Help!! My mood swings are awful. I don't like me; how in the world are my children and husband handling me!!! This week has been awful. I am eating a lot and I get angry so easily. I'm not sure what to do.
The other morning I found myself yelling at everyone and yet in my mind telling myself to stop yelling, it isn't solving anything. But there I was yelling, just the same. Then for a few hours I will be mellow and fine. I am finding it doesn't take much to set it off. My husband can say something I wouldn't normally appreciate but now I want to hurt him for saying it. I am also so homesick. I have lived here a little over a year and all of a sudden I miss home so bad. I know it is a mixture of the holidays and hormones on the loose but I feel lousy.
I had my doctor's appointment yesterday and I discussed it with my midwife. She gave me some advice on maybe some alternative medicines that might help. She also suggested at the end of the day when everyone is in bed, I should sit and relax for a few minutes alone. I told her that is when the guilt of how I acted all day comes out. She reminded me the Holiday Season can be stressful and add pregnancy hormones, which can mimick menopause, can make it tough so find some time to unwind or teach the kids you need time out too.

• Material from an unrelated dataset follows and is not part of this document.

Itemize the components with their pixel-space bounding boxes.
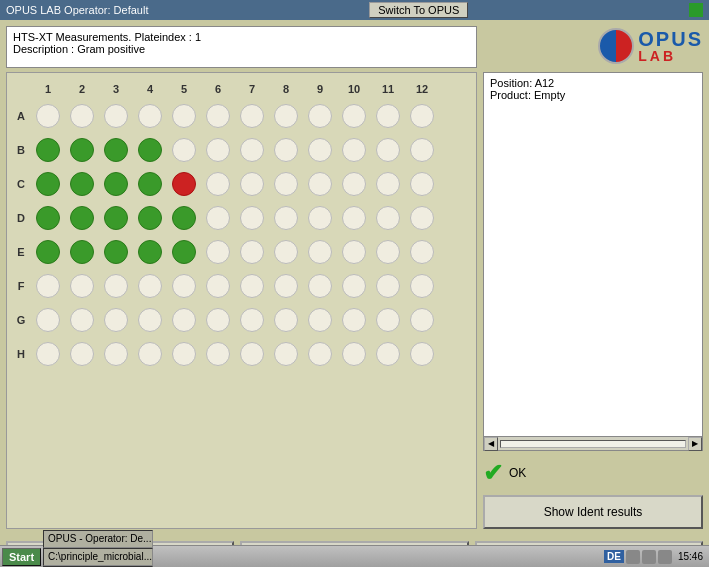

So I am going to try the medicine she suggested and try to take a break from myself. I feel bad; a two year old is bad enough all day but all my kids are off track for the month. I wanted to play and do things with them this month, not yell scream and ground them. So I am taking her suggestions and trying them, and if next week, my eldest son writes the journal entry that mom has been taken to an asylum . . . well you all will know why. Just having written it down is making me feel better. Have a wonderful week!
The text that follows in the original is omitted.